[R] Extracting a numeric prefix from a string

McGehee, Robert Robert.McGehee at geodecapital.com
Tue Feb 1 00:49:38 CET 2005


Perhaps an easier way would be to throw away the offending text at the
end of the strings, rather than matching all possible numeric
formulations at the beginning of the string, that is:

sub("\\.*[[:alpha:]]+$", "", x)

Easier to read, if nothing else, and it allows for 2e-7 as a valid
number. This however (I think correctly) assumes that there aren't
numbers in the middle of the string, i.e. 2a3b.

Robert

-----Original Message-----
From: Peter Dalgaard [mailto:p.dalgaard at biostat.ku.dk] 
Sent: Monday, January 31, 2005 6:05 PM
To: ted.harding at nessie.mcc.ac.uk
Cc: R user; R-help at stat.math.ethz.ch; Mike White
Subject: Re: [R] Extracting a numeric prefix from a string


(Ted Harding) <Ted.Harding at nessie.mcc.ac.uk> writes:

> On 31-Jan-05 R user wrote:
> > You could use something like
> > 
> > y <- gsub('([0-9]+(.[0-9]+)?)?.*','\\1',x)
> > as.numeric(y)
> > 
> > But maybe there's a much nicer way.
> > 
> > Jonne.
> 
> I doubt it -- full marks for neat regexp footwork!

Hmm, I'd have to deduct a few points for forgetting to escape the dot...

> x <- "2a4"
> y <- gsub('([0-9]+(.[0-9]+)?)?.*','\\1',x)
> y
[1] "2a4"
>  as.numeric(y)
[1] NA
Warning message:
NAs introduced by coercion

and maybe a few more for using gsub() where sub() suffices.

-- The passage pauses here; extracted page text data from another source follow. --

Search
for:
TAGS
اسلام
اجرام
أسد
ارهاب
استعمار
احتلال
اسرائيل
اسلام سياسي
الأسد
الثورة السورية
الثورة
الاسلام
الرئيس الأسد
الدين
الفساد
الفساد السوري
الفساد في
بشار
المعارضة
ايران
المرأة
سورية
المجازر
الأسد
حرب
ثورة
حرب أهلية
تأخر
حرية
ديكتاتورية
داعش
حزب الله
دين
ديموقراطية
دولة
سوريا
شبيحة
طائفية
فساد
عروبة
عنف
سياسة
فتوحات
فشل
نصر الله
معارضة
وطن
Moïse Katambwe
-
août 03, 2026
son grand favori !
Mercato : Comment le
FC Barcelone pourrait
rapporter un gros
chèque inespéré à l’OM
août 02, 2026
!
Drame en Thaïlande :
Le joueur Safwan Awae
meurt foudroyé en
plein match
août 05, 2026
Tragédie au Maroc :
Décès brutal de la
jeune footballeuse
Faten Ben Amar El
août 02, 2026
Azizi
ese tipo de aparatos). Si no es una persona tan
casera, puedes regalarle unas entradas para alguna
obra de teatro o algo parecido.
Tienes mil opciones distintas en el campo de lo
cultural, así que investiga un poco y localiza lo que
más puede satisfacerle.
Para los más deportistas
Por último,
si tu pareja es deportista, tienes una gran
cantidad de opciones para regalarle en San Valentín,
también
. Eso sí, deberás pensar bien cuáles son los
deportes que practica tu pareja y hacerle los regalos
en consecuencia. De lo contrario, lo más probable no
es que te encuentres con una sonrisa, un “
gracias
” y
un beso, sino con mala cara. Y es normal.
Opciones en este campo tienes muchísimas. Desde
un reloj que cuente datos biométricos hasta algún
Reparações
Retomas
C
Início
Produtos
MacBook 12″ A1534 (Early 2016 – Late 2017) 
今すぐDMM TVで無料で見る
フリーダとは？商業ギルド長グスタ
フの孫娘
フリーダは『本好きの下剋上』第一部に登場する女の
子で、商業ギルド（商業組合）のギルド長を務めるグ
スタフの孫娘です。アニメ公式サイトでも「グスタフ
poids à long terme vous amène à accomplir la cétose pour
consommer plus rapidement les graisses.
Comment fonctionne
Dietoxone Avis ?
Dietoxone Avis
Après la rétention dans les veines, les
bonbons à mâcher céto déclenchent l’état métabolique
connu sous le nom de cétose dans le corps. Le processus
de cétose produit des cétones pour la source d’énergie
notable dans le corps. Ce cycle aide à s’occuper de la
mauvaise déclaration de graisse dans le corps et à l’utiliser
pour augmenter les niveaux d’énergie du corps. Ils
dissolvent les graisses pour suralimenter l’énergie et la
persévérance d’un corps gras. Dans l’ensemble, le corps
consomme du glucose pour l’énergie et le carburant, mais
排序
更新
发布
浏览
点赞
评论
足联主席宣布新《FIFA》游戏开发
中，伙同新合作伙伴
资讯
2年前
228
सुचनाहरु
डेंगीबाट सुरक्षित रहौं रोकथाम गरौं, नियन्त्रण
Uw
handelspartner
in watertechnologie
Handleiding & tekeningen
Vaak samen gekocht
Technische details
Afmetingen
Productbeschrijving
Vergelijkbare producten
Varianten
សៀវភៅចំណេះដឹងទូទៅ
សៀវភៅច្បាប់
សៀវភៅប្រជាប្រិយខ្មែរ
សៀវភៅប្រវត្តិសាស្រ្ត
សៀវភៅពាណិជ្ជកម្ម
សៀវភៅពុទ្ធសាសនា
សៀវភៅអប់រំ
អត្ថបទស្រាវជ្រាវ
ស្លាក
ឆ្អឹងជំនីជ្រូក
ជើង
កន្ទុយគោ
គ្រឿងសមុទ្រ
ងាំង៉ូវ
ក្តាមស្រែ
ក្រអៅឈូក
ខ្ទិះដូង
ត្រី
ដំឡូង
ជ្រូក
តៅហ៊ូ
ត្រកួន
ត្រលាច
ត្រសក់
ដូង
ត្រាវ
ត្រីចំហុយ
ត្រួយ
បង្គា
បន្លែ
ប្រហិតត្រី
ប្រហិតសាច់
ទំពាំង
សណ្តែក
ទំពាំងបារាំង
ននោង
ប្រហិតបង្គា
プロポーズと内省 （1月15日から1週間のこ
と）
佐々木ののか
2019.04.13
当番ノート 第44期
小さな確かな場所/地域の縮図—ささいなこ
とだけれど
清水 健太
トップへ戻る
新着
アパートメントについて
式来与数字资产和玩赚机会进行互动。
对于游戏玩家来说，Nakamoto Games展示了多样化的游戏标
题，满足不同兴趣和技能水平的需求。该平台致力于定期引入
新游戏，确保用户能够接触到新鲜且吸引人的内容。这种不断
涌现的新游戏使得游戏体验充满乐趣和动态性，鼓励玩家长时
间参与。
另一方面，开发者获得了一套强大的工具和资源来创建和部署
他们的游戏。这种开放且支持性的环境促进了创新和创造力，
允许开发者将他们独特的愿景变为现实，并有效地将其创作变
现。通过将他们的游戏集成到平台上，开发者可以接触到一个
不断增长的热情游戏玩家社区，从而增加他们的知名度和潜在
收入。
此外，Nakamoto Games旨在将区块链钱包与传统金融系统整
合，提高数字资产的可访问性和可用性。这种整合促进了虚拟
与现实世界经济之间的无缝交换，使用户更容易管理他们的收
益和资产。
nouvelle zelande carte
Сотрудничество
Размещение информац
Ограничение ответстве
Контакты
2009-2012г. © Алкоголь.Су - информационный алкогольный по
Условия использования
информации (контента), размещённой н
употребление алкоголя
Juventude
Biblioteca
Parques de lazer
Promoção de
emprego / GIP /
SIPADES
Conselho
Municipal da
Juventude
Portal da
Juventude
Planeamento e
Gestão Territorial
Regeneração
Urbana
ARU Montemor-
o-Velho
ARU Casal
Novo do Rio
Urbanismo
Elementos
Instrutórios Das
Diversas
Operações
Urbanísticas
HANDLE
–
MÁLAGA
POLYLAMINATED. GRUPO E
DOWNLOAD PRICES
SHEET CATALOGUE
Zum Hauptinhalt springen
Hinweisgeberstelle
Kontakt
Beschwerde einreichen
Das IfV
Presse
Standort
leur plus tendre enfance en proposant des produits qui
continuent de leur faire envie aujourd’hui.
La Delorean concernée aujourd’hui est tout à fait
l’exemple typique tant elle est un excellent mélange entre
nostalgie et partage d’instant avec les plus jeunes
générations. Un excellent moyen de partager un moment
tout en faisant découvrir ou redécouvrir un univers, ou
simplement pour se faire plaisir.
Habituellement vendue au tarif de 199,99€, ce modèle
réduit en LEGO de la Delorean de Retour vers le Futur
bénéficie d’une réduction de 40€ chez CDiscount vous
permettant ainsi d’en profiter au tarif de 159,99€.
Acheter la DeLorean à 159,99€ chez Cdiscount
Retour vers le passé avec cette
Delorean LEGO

There are a few more nits to pick, since "2.", ".2", "2e-7" are also
numbers, but ".", ".e-2" are not. In fact it seems quite hard even to
handle all cases in, e.g.,

 x <- c("2.2abc","2.def",".2ghi",".jkl")

with a single regular expression. The first one that worked for me was

> r <- regexpr('^(([0-9]+\\.?)|(\\.[0-9]+)|([0-9]+\\.[0-9]+))',x)
> substr(x,r,r+attr(r,"match.length")-1)
[1] "2.2" "2."  ".2"  ""

but several "obvious" attempts had failed.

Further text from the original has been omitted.